A Rare Collection - From Financial Strain to Supportive Gain - A Call For Action


There's power in storytelling- for the listener and the storyteller. A Rare Collection is a monthly series featuring people from the rare disease community, sharing a story with a common theme. 


EPISODE HIGHLIGHTS

Katie Scheid

The beginning of my care-giving journey was filled with trauma, disbelief and a complete re-shaping of the life I knew. My daughter Millie is three and a half years old and I am her full-time, unpaid caregiver. She suffered a severe stroke just before she was born, resulting in complete care for the rest of her life. She is blind, can't sit or hold her head up, can't speak or control her body's movements.

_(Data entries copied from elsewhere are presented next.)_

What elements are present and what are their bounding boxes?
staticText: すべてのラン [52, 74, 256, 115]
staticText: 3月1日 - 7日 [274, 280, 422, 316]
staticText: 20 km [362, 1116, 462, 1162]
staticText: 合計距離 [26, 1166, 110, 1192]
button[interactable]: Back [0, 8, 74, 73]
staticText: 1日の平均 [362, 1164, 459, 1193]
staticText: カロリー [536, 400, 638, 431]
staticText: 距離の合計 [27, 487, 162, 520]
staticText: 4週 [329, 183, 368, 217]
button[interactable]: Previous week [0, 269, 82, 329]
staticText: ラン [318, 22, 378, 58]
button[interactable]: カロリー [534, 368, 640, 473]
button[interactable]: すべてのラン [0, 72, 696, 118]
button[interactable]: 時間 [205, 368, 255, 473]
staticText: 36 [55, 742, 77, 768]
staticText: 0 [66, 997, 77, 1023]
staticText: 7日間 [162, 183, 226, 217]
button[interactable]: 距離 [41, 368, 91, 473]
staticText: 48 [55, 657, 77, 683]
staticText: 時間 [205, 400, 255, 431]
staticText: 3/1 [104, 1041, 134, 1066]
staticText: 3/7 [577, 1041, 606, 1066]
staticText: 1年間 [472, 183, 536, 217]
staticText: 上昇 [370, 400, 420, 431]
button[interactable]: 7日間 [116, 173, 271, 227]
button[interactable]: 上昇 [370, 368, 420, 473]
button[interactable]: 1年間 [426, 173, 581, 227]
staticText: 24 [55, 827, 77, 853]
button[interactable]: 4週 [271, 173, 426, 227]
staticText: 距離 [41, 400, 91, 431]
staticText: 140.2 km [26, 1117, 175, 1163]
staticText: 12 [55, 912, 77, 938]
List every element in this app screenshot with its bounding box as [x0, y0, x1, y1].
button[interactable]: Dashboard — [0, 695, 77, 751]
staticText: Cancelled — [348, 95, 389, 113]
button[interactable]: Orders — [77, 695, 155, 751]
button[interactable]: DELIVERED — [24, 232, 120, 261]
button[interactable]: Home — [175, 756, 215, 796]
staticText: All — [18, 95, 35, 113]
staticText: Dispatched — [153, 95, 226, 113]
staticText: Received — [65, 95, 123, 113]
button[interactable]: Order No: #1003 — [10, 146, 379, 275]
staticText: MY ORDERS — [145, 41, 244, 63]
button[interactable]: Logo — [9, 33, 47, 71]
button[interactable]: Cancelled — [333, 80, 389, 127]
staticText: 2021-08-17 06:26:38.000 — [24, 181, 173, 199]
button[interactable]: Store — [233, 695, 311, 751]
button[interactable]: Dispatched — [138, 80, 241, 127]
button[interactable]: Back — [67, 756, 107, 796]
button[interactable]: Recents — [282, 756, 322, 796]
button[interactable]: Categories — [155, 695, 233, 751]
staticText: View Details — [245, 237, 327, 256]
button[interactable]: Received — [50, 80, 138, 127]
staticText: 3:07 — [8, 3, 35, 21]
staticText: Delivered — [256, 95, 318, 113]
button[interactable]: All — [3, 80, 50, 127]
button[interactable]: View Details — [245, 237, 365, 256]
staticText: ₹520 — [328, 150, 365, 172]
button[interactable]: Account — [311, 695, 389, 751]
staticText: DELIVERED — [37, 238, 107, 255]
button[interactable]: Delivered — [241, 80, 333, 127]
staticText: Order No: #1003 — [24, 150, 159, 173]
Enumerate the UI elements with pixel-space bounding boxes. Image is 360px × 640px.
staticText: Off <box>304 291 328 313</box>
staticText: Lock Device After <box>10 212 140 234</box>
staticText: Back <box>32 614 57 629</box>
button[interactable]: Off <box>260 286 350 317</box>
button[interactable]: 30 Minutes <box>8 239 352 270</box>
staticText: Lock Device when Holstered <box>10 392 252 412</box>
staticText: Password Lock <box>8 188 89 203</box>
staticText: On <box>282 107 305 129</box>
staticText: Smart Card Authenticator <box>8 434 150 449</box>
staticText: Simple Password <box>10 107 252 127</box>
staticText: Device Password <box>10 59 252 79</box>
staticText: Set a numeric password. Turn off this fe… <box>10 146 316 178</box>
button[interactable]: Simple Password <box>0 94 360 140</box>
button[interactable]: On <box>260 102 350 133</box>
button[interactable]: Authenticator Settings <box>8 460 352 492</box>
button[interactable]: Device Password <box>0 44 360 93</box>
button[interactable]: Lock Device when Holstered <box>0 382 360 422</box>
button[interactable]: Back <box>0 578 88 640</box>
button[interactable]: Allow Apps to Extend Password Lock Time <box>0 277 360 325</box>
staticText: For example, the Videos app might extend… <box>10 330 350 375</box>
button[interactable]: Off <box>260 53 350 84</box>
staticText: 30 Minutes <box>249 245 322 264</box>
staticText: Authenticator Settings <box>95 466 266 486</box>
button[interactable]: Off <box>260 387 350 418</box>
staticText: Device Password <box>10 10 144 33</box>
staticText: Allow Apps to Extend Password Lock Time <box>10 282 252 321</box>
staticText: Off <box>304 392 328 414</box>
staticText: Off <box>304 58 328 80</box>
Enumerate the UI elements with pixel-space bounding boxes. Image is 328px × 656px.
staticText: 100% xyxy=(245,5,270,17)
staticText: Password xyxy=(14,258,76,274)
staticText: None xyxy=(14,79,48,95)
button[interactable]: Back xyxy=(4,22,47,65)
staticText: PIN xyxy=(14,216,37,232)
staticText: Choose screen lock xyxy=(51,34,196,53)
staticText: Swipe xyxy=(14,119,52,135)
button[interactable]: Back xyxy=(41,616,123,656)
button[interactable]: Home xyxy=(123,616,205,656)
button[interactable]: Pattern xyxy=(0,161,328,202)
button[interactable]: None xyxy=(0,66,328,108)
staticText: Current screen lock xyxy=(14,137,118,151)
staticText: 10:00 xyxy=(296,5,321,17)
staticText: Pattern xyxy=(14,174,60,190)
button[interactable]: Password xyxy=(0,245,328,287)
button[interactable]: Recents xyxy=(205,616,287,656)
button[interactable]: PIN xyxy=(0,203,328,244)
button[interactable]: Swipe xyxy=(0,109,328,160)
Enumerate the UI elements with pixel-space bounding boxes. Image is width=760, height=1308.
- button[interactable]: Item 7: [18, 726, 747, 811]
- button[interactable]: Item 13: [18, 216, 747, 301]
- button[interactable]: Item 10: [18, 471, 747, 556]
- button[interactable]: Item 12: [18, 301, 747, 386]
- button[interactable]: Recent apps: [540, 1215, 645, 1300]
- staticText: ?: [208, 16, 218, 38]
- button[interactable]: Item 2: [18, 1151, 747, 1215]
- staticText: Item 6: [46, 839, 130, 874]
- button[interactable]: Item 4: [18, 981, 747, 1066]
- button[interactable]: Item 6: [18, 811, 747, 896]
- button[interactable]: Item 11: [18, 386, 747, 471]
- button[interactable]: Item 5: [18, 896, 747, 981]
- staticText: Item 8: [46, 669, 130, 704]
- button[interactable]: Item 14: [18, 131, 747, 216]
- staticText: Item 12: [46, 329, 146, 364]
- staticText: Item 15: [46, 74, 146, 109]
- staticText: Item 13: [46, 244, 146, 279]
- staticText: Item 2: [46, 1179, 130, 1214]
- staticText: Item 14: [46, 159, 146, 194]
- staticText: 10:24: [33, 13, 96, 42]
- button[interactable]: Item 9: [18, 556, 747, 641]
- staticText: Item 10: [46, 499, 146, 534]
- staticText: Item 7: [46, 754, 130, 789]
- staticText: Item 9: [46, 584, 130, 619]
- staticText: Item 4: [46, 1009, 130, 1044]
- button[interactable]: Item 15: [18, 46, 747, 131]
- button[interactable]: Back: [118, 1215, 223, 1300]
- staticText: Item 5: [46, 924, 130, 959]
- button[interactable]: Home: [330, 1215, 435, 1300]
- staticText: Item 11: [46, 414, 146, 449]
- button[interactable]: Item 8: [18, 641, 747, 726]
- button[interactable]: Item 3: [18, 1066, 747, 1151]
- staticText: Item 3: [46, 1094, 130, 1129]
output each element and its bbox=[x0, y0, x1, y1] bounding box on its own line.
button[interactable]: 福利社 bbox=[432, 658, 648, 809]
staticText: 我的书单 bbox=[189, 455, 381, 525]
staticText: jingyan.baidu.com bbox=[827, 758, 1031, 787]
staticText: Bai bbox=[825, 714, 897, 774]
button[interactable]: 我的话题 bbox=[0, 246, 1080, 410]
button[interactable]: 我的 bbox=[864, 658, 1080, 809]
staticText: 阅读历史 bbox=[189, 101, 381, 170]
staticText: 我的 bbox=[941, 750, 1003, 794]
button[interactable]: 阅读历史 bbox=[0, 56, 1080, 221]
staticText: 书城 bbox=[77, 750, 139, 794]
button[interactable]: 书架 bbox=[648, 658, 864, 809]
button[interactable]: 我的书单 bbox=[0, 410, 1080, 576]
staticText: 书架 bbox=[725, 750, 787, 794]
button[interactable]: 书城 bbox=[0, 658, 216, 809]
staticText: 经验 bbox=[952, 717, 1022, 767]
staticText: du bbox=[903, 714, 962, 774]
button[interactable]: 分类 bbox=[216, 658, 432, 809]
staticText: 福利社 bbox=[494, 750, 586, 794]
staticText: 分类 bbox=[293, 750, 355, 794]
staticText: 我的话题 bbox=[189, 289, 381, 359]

She's tube-fed and has over 50 seizures each day. In Washington, kids like Millie, whose needs qualify for in-home care, can have any person be their hired care-giver, except a parent. Millie was assessed and allocated for 185 hours per month of paid, in-home care-giving to alleviate the burden on us as her primary care-givers. After 6 months, we didn't receive a single applicant. I quit my job to be her care-giver and we've struggled to live on one income since. Parents Empowering Parents of Washington (PEPWA) is a group of over 550 advocate members working to change the laws in Washington. We are leading the fight to access the service our kids qualify for and we demand better for ourselves and our kids.


Lindsey Topping-Schuetz

On January 10th, I testified before the Washington State House Committee on Human Services, Youth and Early Learning in favor of HB2184. This legislation would authorize payment of parental care-givers of minor children with developmental disabilities. January 10th is a significant day for my family. Seven years ago, my husband and I would leave the hospital for the first time with our son, Owen. He spent 103 days in the NICU. We walked down the hallway lined with staff and family, everyone clapping and cheering. Owen came home dependent on oxygen and a feeding tube. He would have dozens of episodes a day that left him struggling to breathe. At three years old, Owen was granted hours to pay someone other than my husband or I to care for him. It's nearly impossible to utilize these hours because there's a shortage of nurses and they're not provided with the medical training required to care for my son. Care-giving a child like Owen goes well beyond parenting. The financial hardship has burdened our entire extended family. HB2184 has the ability to change the lives of families like mine. It is time for Washington to acknowledge the work of parent care-givers in the same way as all other care-givers.


Emily Holloway

I'm the mom of four children and I live in Virginia. Our daughter Chloe was diagnosed with a rare disease of her lymphatic system. While her life was seemingly normal for the first eight years, we drove head first into the medical world when she began showing signs of the disease. Working full time wasn't realistic, so I left my teaching career and our family income was cut in half. Chloe receives g-tube feedings and several medications, she needs assistance bathing and walking, she attends weekly therapy sessions and she requires a lot of care. I was given the opportunity to become her paid care-giver and I was thrilled to be home caring for Chloe, contributing to our finances, an opportunity that ended when the pandemic and medical lockdown concluded. Medicaid believes care-takers now need to head back to work and hire care-takers for their children. Additionally, there's a maximum amount of care hours a child can receive, regardless of their needs. The best interest of children is missing from these regulations. We hope our legislators will allow the parents who know their children best, love them the most and are the biggest advocates for their well-being, to remain their care-takers and receive a small reimbursement to help pay living expenses. 


[00:00:00] I'm Effie Parks.

[00:00:05] Welcome to Once Upon a Gene, a podcast.

[00:00:08] This is a place I created for us to connect and share the stories of our not so typical

[00:00:13] lives.

[00:00:14] Raising kids who are born with rare genetic syndromes and other types of disabilities

[00:00:18] can feel pretty isolating.

[00:00:21] What I know for sure is that when we can hear the triumphs and challenges from others who

[00:00:25] get it, we can find a lot more laughter, a lot more hope, and feel a lot less alone.

[00:00:31] I believe there are some magical healing powers that can happen for all of us through sharing

[00:00:36] our stories, and I'll take all the help I can get.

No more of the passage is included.